### Task details
The pictures do not belong in the copy. Restate all of the records word for word.

:: Source records ::

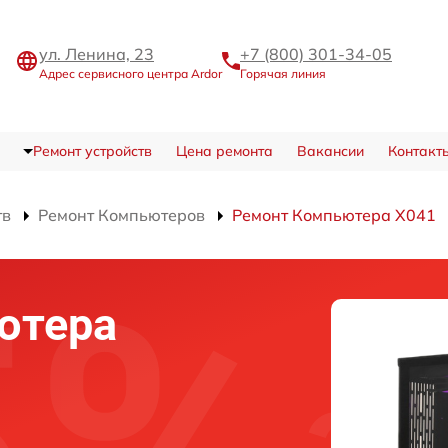
ул. Ленина, 23
+7 (800) 301-34-05
Адрес сервисного центра Ardor
Горячая линия
Ремонт устройств
Цена ремонта
Вакансии
Контакт
тв
Ремонт Компьютеров
Ремонт Компьютера X041
ютера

:::

### Exercise solution
ул. Ленина, 23
+7 (800) 301-34-05
Адрес сервисного центра Ardor
Горячая линия
Ремонт устройств
Цена ремонта
Вакансии
Контакт
тв
Ремонт Компьютеров
Ремонт Компьютера X041
ютера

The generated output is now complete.